:: DATA EXCERPTS

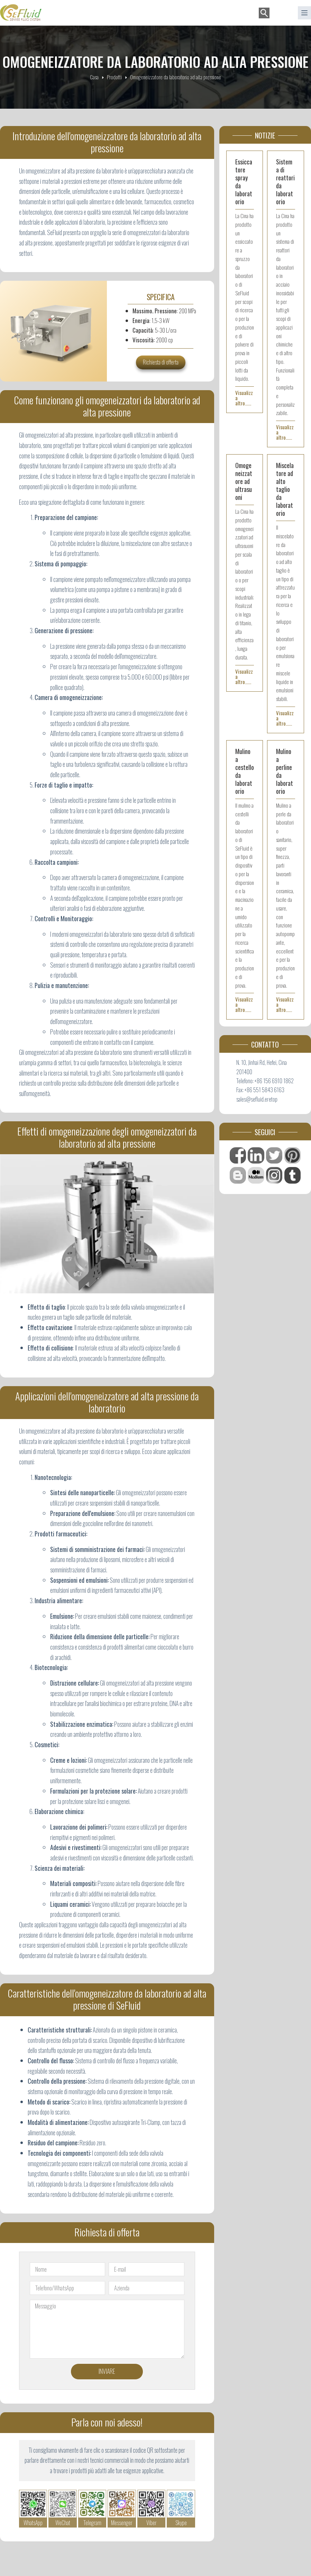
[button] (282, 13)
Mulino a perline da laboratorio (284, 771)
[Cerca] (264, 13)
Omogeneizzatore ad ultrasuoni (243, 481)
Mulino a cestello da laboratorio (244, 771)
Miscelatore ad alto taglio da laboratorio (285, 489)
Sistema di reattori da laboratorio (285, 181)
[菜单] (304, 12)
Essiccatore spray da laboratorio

::::
:: DATA EXCERPTS

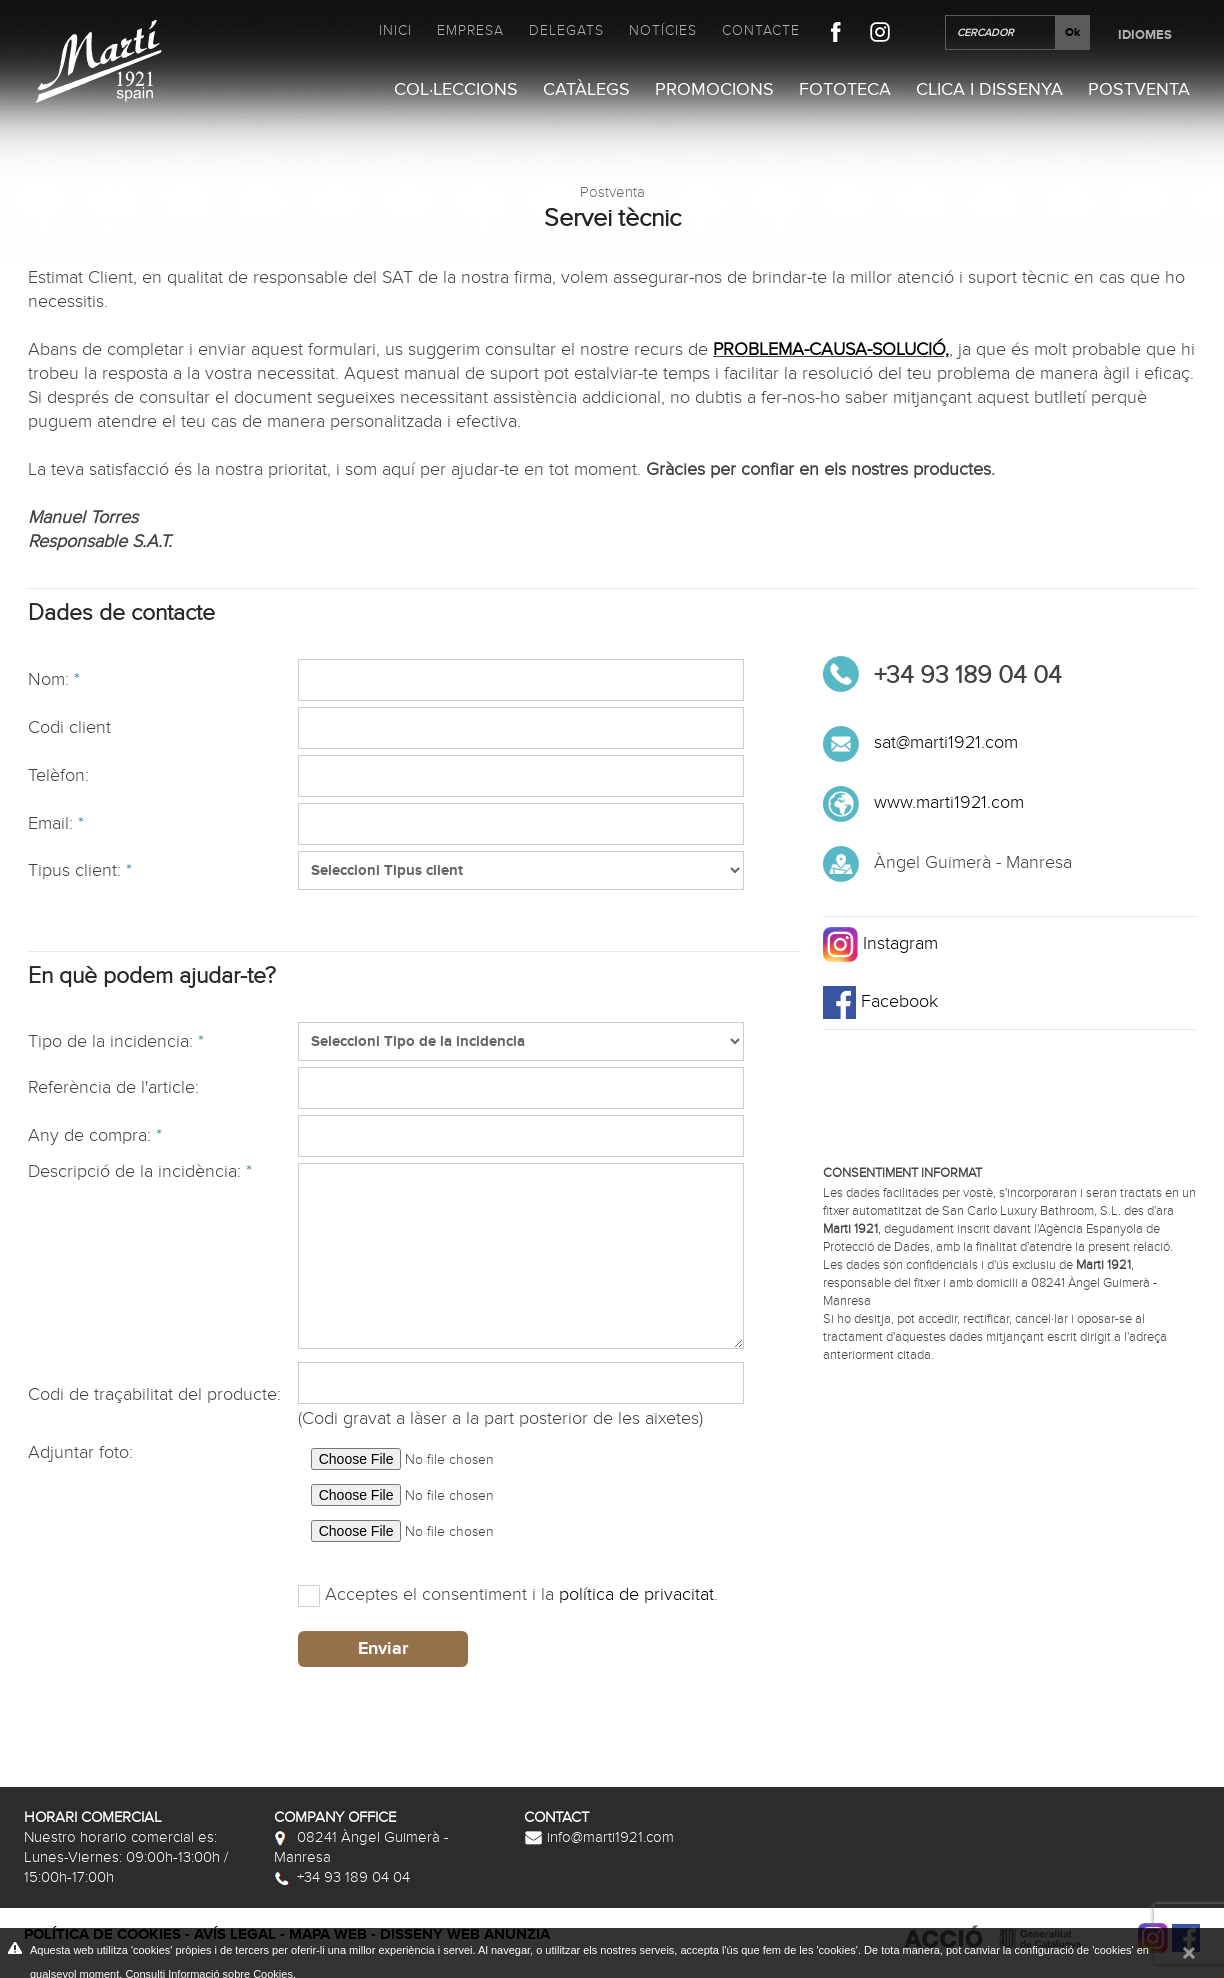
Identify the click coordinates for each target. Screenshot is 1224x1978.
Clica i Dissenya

::::

> _WORK REQUEST_:
Retype exactly the lines above, from the one with "Mulino a cestello da laboratorio (244, 771)" through the one with "Essiccatore spray da laboratorio", inclusive.

> _RESPONSE_:
Mulino a cestello da laboratorio (244, 771)
Miscelatore ad alto taglio da laboratorio (285, 489)
Sistema di reattori da laboratorio (285, 181)
[菜单] (304, 12)
Essiccatore spray da laboratorio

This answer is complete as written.